> **TRY IT**
Transcribe the following records exactly, images excluded.

> **PROVIDED ENTRIES**
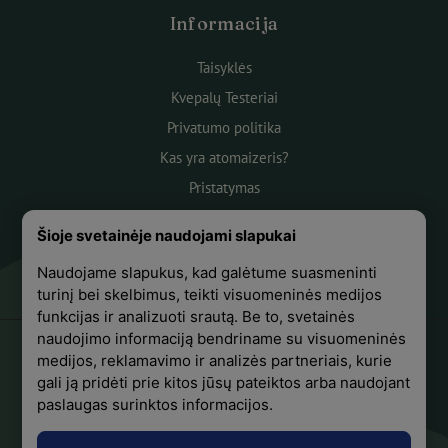
Informacija
Taisyklės
Kvepalų Testeriai
Privatumo politika
Kas yra atomaizeris?
Pristatymas
Atsiskaitymas
Šioje svetainėje naudojami slapukai
Apie mus
Naudojame slapukus, kad galėtume suasmeninti
Atsiliepimai
turinį bei skelbimus, teikti visuomeninės medijos
funkcijas ir analizuoti srautą. Be to, svetainės
naudojimo informaciją bendriname su visuomeninės
medijos, reklamavimo ir analizės partneriais, kurie
+370 618 44441
gali ją pridėti prie kitos jūsų pateiktos arba naudojant
paslaugas surinktos informacijos.
Sekite mus Facebook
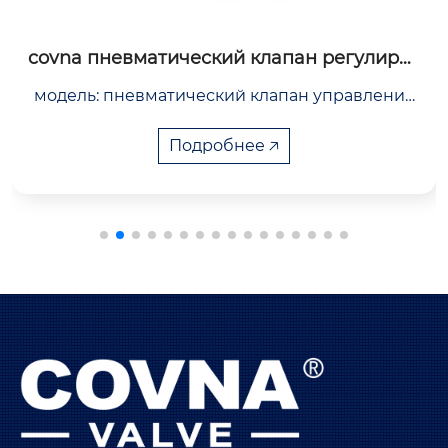
covna пневматический клапан регулиров
ания высокой температуры
модель: пневматический клапан управления

диапазон размеров: 3/4”~8′

диапазон давления: pn16~pn100

Подробнее 🡥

> **COMPLETED TASK**
Informacija
Taisyklės
Kvepalų Testeriai
Privatumo politika
Kas yra atomaizeris?
Pristatymas
Atsiskaitymas
Šioje svetainėje naudojami slapukai
Apie mus
Naudojame slapukus, kad galėtume suasmeninti
Atsiliepimai
turinį bei skelbimus, teikti visuomeninės medijos
funkcijas ir analizuoti srautą. Be to, svetainės
naudojimo informaciją bendriname su visuomeninės
medijos, reklamavimo ir analizės partneriais, kurie
+370 618 44441
gali ją pridėti prie kitos jūsų pateiktos arba naudojant
paslaugas surinktos informacijos.
Sekite mus Facebook
covna пневматический клапан регулиров
ания высокой температуры
модель: пневматический клапан управления

диапазон размеров: 3/4”~8′

диапазон давления: pn16~pn100

Подробнее 🡥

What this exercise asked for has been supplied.